## YOUR INSTRUCTIONS
Within the listing, each line that has the string "General" should be copied.

## DATASET EXTRACT
· · · · · · ·
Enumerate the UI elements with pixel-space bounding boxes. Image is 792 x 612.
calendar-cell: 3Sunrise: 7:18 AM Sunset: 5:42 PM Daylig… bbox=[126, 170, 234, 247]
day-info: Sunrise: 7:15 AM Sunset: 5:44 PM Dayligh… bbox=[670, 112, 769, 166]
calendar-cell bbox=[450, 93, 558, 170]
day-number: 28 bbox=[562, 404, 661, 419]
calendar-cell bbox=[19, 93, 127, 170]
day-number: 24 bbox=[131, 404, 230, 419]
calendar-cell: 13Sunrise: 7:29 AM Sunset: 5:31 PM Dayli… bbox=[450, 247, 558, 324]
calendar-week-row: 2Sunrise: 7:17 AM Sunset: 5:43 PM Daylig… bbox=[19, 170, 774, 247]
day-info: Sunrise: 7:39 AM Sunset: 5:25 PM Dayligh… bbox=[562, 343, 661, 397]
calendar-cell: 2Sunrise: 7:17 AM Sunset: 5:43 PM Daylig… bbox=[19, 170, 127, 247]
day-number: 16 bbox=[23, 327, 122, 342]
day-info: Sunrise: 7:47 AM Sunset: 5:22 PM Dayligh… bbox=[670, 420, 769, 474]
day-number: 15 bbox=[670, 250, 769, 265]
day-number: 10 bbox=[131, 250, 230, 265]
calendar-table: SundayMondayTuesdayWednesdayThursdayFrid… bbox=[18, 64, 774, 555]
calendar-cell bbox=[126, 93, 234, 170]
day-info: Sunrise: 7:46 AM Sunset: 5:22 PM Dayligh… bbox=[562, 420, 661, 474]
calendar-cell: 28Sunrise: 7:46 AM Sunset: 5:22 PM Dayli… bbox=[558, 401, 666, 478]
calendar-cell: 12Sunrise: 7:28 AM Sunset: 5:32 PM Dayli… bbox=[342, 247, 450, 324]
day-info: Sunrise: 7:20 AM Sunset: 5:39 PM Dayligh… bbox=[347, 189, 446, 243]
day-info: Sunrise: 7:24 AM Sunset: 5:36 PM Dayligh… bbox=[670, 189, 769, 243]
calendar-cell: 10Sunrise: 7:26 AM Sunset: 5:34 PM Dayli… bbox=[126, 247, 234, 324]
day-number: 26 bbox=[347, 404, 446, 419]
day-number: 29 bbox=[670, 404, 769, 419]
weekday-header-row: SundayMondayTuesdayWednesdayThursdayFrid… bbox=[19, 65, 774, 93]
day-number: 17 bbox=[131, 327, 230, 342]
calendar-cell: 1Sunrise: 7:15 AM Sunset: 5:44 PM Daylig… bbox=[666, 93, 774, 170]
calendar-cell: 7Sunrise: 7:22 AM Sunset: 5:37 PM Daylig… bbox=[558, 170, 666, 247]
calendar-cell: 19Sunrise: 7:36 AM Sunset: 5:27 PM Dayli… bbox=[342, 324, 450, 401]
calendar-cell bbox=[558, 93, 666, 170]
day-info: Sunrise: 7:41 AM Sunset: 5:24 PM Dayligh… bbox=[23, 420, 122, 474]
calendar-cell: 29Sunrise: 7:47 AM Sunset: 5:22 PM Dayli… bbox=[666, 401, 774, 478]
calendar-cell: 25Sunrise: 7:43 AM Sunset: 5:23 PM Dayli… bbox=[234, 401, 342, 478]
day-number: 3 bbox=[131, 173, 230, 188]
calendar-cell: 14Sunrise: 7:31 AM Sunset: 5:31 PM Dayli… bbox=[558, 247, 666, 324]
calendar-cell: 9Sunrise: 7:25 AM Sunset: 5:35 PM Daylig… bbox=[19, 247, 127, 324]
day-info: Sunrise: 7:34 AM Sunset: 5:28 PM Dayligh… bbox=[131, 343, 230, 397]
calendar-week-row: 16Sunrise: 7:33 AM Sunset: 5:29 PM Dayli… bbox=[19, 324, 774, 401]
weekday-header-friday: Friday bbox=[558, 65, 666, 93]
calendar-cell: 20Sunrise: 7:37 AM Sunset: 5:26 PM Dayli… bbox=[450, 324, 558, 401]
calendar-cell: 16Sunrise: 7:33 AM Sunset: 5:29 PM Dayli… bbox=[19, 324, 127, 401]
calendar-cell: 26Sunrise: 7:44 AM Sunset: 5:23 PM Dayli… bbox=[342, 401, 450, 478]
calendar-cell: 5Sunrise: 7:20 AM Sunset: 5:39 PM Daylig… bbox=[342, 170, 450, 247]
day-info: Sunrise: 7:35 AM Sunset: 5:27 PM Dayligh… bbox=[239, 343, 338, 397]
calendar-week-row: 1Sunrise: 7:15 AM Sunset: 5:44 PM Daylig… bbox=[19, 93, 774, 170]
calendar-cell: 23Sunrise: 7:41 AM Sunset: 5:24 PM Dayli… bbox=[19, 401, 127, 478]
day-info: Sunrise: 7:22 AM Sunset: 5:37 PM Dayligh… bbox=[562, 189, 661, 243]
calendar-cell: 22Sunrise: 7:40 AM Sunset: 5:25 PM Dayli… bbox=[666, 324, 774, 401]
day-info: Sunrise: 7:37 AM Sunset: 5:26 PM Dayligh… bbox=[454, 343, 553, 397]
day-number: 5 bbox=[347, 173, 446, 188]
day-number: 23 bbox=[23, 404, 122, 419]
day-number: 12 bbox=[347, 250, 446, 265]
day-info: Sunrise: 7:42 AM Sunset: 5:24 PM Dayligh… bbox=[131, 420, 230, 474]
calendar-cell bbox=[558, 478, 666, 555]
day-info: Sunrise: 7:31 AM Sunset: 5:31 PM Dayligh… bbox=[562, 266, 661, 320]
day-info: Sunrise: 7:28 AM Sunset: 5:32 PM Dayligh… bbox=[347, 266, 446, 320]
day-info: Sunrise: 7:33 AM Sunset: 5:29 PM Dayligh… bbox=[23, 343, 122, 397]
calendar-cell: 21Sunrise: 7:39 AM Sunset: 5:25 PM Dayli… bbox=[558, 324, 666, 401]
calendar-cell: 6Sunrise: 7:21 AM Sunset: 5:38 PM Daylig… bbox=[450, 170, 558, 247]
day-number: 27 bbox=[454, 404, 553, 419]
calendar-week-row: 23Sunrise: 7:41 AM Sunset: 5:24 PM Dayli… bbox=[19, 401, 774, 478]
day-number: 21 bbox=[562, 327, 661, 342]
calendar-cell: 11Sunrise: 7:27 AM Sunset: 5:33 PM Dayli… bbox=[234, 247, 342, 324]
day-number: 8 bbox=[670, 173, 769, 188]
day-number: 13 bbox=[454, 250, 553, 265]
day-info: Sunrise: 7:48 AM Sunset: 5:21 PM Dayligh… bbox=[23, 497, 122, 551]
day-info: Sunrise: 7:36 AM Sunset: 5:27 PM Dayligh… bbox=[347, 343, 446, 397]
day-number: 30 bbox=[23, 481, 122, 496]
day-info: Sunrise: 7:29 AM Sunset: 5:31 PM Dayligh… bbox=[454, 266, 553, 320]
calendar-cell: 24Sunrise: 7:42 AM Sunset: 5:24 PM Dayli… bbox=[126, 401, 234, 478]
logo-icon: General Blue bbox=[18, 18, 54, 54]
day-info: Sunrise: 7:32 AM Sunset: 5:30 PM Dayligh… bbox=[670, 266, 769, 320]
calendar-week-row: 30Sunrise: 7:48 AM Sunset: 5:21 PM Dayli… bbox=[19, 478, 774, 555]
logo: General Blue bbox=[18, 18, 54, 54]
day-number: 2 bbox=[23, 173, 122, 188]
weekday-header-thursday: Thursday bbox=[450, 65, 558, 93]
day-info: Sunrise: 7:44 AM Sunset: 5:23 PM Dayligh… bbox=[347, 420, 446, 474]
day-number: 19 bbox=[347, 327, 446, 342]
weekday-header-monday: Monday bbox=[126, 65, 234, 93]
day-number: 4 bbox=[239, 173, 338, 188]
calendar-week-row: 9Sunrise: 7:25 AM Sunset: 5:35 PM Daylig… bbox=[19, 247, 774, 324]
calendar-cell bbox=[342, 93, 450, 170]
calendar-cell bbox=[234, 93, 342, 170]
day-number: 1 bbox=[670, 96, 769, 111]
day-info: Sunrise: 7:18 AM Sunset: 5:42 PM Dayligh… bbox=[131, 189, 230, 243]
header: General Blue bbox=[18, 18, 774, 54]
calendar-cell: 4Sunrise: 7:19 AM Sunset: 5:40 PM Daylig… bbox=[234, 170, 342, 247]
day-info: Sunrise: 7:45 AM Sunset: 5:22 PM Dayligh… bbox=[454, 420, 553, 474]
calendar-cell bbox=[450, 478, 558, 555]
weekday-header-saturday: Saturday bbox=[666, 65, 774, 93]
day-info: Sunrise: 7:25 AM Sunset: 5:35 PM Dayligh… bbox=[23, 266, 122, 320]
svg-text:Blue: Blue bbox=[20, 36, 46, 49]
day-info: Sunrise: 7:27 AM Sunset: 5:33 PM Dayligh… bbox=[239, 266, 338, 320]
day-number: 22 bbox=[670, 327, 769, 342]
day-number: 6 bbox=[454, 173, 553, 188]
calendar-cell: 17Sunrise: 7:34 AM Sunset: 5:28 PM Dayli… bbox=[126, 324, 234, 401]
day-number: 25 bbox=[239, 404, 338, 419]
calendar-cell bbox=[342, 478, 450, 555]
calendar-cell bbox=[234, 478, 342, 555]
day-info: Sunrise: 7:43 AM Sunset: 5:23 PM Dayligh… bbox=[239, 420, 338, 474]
· · · · · · ·
## COMPLETED TASK
logo-icon: General Blue bbox=[18, 18, 54, 54]
logo: General Blue bbox=[18, 18, 54, 54]
header: General Blue bbox=[18, 18, 774, 54]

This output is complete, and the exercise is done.